Saved data entries
------------

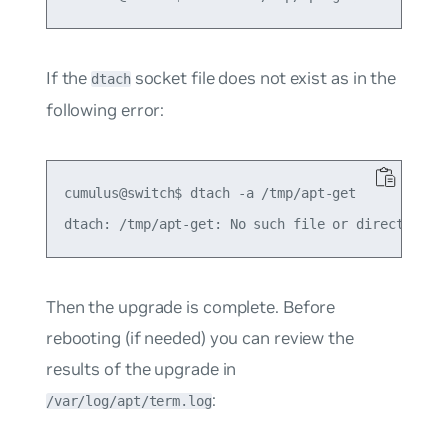
If the
socket file does not exist as in the
dtach
following error:
cumulus@switch$ dtach -a /tmp/apt-get

Then the upgrade is complete. Before
rebooting (if needed) you can review the
results of the upgrade in
:
/var/log/apt/term.log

------------

→ **Your instructions**
Within the entries above, report how many lines include "dtach", and keep the answer to the number.

→ **Solution for this problem**
2